Akademik Sergei Korolev

The Akademik Sergey Korolyev

The Akademik Sergey Korolyev (Russian Академик Сергей Королёв, German Akademik Sergei Korolev transcription ) was a 1970 -built vessel for inspection and surveillance of the Soviet space program. It was named after Sergei Korolev, the leading Soviet rocket developer of the 1950s and 1960s in which the United States of America and the Soviet Union provided a race to the advance in the near-Earth space. From the ship from further studies of the upper atmosphere and outer space were made.

In the Soviet Union operated on the Akademik Sergey Korolyev as a communication station in a whole fleet of such ships. This extended the opportunity to pursue manned and unmanned spacecraft and satellites that orbited the earth out of the reach of Soviet land-based monitoring stations, from.
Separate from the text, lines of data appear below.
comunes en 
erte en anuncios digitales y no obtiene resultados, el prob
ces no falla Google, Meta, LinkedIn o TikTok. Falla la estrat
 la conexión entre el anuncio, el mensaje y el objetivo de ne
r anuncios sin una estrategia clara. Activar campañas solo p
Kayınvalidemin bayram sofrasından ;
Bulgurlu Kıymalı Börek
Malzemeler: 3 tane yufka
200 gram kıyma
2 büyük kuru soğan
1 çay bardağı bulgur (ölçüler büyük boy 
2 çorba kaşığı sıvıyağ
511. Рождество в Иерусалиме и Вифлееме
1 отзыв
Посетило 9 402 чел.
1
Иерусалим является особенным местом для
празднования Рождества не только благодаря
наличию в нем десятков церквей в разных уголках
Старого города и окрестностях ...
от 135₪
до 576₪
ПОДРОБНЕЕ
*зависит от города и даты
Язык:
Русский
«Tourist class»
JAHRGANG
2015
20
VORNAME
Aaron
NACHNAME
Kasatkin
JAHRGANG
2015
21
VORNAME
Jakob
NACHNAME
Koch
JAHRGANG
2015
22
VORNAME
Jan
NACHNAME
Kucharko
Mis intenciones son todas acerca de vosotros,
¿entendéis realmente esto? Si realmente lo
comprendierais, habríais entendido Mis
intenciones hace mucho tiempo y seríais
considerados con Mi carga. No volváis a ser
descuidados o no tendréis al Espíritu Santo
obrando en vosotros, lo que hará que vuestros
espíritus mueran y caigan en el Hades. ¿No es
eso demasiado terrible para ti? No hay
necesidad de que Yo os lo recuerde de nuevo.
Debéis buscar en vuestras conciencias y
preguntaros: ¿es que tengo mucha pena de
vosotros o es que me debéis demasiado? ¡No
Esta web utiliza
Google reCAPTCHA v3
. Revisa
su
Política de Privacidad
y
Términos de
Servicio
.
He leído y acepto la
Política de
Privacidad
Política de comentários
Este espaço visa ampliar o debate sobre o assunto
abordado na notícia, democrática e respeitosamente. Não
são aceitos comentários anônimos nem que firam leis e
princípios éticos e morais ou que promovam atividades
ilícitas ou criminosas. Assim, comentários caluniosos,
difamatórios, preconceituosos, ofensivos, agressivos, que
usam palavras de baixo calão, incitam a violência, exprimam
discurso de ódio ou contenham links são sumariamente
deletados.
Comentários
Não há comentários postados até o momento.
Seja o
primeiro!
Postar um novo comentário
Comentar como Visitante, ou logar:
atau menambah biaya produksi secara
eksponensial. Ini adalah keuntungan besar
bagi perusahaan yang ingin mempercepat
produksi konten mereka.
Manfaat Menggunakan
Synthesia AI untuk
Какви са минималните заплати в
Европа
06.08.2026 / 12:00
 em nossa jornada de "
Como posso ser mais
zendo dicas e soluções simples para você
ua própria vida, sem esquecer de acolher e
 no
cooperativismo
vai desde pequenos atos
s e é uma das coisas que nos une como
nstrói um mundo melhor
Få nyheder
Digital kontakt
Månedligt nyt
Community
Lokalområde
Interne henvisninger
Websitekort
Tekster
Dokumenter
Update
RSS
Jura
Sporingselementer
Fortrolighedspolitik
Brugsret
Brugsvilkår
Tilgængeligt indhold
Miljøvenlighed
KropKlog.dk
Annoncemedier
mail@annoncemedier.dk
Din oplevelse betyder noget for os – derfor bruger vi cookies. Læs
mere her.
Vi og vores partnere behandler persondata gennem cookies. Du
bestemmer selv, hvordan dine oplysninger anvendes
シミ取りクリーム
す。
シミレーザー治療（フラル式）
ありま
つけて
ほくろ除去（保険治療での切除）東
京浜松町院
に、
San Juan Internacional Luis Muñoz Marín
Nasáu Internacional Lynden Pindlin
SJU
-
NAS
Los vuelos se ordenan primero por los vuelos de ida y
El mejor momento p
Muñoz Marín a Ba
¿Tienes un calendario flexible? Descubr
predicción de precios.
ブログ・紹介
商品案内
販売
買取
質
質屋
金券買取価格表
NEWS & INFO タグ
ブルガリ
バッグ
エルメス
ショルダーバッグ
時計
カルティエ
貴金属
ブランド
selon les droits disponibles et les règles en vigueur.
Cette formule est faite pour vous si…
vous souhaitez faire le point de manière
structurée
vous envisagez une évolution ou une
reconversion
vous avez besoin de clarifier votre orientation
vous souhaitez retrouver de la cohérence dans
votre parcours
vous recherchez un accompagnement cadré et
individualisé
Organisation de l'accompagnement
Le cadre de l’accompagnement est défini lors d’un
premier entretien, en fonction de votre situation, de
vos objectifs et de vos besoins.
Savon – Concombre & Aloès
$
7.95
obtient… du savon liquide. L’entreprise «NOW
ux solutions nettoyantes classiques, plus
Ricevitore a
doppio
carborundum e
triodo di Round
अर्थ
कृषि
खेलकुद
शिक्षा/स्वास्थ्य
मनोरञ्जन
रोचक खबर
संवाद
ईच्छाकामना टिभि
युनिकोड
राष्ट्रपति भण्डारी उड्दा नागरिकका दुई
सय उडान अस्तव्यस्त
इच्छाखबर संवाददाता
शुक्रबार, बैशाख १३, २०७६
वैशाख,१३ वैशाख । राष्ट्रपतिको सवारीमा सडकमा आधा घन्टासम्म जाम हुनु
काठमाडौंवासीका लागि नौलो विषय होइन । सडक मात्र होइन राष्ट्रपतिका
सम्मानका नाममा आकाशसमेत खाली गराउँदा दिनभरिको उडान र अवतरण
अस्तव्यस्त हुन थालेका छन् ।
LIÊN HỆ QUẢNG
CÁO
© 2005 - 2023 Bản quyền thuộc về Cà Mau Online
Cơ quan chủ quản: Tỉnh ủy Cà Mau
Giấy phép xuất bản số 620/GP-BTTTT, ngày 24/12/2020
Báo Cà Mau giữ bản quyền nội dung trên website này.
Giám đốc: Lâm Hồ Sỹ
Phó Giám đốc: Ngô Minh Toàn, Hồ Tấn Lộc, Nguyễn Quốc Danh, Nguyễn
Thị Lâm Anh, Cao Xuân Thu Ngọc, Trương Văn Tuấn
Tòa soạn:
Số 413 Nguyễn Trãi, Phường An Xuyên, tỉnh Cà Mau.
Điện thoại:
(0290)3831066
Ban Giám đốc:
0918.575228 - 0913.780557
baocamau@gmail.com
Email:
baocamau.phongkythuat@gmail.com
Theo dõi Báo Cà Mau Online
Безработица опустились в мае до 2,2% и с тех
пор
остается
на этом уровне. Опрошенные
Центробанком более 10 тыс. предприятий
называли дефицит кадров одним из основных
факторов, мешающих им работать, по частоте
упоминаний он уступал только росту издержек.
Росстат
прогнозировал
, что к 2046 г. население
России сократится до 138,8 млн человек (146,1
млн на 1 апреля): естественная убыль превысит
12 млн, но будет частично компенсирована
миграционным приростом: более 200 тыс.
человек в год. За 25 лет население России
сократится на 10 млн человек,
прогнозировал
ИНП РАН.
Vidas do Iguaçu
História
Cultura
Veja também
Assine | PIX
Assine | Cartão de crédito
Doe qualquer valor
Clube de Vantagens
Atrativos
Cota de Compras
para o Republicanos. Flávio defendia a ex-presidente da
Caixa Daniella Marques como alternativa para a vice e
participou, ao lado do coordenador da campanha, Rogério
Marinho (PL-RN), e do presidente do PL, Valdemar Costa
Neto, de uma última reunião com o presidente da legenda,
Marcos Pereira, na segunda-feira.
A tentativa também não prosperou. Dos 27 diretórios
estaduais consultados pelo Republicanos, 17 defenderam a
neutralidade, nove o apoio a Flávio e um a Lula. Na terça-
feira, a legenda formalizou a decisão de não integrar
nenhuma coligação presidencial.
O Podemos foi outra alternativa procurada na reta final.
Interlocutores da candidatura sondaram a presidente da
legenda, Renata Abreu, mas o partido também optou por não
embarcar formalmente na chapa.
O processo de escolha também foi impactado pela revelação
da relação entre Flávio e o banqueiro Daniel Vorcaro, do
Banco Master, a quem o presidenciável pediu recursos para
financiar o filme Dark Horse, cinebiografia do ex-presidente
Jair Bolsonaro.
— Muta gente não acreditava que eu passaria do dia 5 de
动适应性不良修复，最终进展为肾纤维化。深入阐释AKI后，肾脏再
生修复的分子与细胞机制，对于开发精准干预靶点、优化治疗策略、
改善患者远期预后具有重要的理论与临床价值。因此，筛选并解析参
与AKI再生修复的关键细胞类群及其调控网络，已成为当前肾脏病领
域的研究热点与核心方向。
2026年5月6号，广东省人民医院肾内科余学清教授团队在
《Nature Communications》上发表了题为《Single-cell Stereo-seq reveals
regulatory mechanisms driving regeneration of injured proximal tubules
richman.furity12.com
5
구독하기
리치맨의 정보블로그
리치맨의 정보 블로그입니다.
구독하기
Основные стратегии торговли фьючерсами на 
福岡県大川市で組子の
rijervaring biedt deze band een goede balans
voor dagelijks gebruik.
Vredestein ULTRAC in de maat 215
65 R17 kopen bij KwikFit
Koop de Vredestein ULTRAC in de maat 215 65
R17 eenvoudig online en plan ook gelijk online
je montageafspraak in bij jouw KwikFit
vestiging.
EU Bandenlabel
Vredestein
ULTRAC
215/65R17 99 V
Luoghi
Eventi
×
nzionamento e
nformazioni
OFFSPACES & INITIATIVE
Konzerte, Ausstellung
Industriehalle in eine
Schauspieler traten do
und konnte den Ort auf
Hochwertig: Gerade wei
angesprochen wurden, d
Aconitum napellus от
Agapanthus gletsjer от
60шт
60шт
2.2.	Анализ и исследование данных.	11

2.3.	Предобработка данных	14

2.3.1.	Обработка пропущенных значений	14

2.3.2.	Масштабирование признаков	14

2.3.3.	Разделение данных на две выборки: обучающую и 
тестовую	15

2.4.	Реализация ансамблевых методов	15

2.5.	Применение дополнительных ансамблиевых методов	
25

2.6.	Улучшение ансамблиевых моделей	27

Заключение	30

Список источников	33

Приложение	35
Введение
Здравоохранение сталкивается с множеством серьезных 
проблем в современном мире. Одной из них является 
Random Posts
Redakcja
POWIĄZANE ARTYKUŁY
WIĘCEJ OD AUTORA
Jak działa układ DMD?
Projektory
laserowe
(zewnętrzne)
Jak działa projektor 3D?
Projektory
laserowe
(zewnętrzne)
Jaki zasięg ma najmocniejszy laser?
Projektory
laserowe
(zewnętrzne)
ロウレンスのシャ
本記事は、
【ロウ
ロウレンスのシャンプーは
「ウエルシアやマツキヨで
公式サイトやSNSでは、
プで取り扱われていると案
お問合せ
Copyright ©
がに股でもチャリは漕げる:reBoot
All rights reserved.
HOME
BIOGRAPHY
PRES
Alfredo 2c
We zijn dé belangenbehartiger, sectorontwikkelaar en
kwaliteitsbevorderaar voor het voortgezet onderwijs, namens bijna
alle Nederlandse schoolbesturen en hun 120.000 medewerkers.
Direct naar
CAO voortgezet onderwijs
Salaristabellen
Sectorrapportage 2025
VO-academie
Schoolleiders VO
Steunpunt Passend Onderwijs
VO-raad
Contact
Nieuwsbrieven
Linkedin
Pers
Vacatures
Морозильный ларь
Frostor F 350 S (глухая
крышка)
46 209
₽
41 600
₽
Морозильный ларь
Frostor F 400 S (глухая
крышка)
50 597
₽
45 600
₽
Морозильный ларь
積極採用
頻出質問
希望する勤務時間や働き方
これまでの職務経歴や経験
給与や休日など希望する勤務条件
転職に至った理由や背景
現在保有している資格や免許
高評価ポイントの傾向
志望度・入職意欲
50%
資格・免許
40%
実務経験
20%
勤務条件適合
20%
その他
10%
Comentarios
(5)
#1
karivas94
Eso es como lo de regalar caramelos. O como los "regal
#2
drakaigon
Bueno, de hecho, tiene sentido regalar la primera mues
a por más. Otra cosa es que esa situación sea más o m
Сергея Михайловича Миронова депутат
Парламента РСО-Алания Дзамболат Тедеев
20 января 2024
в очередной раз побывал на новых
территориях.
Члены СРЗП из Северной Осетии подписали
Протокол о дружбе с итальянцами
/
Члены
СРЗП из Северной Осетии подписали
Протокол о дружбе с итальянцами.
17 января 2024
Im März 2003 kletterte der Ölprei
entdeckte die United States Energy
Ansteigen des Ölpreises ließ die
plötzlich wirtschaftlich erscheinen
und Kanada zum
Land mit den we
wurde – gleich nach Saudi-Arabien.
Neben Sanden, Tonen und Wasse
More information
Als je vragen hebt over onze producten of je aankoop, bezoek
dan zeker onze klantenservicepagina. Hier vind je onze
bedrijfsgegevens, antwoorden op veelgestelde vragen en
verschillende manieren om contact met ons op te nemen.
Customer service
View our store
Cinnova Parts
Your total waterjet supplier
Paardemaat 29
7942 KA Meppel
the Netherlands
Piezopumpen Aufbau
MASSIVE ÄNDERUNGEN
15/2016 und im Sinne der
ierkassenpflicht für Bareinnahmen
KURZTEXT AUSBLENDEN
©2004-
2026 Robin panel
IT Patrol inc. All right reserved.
The Akademik Sergei Korolev was operating mainly in the Atlantic Ocean, namely to monitor trajectories and telemetry data and to create communication opportunities with cosmonauts.

The ship offered quarters in 1200 and 79 laboratories, in which 188 scientists went about their work.

In 1975, the Akademik Sergey Korolyev part of the US-Soviet Apollo - Soyuz Test Project was ( ASTP ).

The communications ship was owned by the Academy of Sciences of the USSR and had its home port in today's Ukraine, where it returned after the fall of the USSR. At that time it was decommissioned, renamed to the name Orol and scrapped from August 1996 at Alang (India).